このような構成にすると、連続吐出に起因したインクの吐出不良の一要因は、ノズルの開口端周辺に停留しているインク液中への気泡の混入であるため、上記のようにインクの泡発生の手前で、パージ処理を実施することにより、気泡混入を解消でき、連続吐出に起因したインクの吐出不良を効率良く防止することができる。
【0050】
また、更に他の実施形態として、上記インクジェットヘッド記録方法において、被記録媒体の搬送方向に対応する非画像となるピクセルの所定連続数Nがノズル内インクの凝集や固着発生手前に対応する連続数である構成とすることができる。これは、ヘッドユニット個々の特性でもあり、予め測定されて決定されることになる。

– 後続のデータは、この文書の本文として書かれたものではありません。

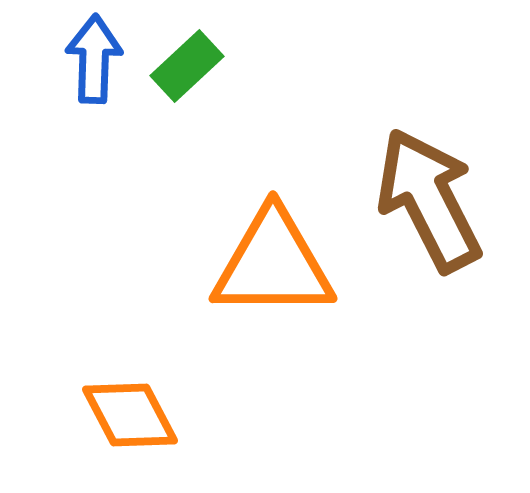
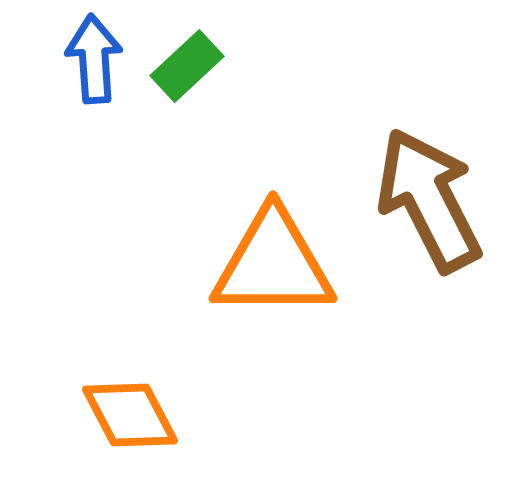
blue arrow: rotated 6 degrees counterclockwise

このような構成にすると、ノズルの連続休止に起因したインクの吐出不良の一要因である、インク液中の溶媒の蒸発や成分の凝集によるインクの固着に対し、上記のようにインクの固着発生の手前で、パージ処理を実施することにより、溶媒の蒸発や成分の凝集によるインクの固着を未然に防ぎ、連続休止に起因したインクの吐出不良を効率良く防止することができる。
【0051】
このように、加減圧制御手段30が画像データから各ノズルのパージ処理を選択設定することで、ある期間吐出を行わなかったノズルや、ある期間連続で吐出を行ったノズルに対してのみインク圧力を確実に伝えて、パージ処理を実行し、ノズル詰まりを抑制して高速且つ高画質な画像形成を行うことができる。
【0052】
また、インクジェットヘッド10への初期インク32の充填時には、インクタンク11に圧力を加えてインク32をインクジェットヘッド10に送り込む必要があるが、本発明の加減圧装置13を利用してインク32の充填を行うこともできる。
【0053】
また、本実施形態のインクジェット記録装置により画像が記録される被記録媒体および機能性液状体は、紙やインクに限定されるものではない。例えば、高分子フィルムやガラス上にインクを吐出して ディスプレイ用カラーフィルターを作成したり、溶接状態の半田を基板上に吐出して部品実装用のバンプを形成する装置とすることもできる。
【0054】
ここで、本発明でいう「活性エネルギー」とは、その照射によりインク組成物中において開始種を発生させうるエネルギーを付与することができるものであれば、特に制限はなく、広く、α線、γ線、X線、紫外線、可視光線、電子線などを包含するものである。中でも、硬化感度及び装置の入手容易性の観点からは、紫外線及び電子線が好ましく、特に紫外線が好ましい。従って、本発明のインク組成物としては、紫外線を照射することにより硬化可能なインク組成物であることが好ましい。
【0055】
本発明のインクジェット記録装置において、活性エネルギーのピーク波長は、インク組成物中の増感色素の吸収特性にもよるが、例えば、200〜600nm、好ましくは、300〜450nm、より好ましくは、350〜450nmであることが適当である。また、本発明のインク組成物の(a)電子移動型開始系は、低出力の活性エネルギーであっても十分な感度を有するものである。従って、活性エネルギーの出力は、例えば、2,000mJ/cm2以下、好ましくは、10〜2,000mJ/cm2、より好ましくは、20〜1,000mJ/cm2、更に好ましくは、50〜800mJ/cm2の照射エネルギーであることが適当である。また、活性エネルギーは、露光面照度(被記録媒体表面の最高照度)が、例えば、10〜2,000mW/cm2、好ましくは、20〜1,000mW/cm2で照射されることが適当である。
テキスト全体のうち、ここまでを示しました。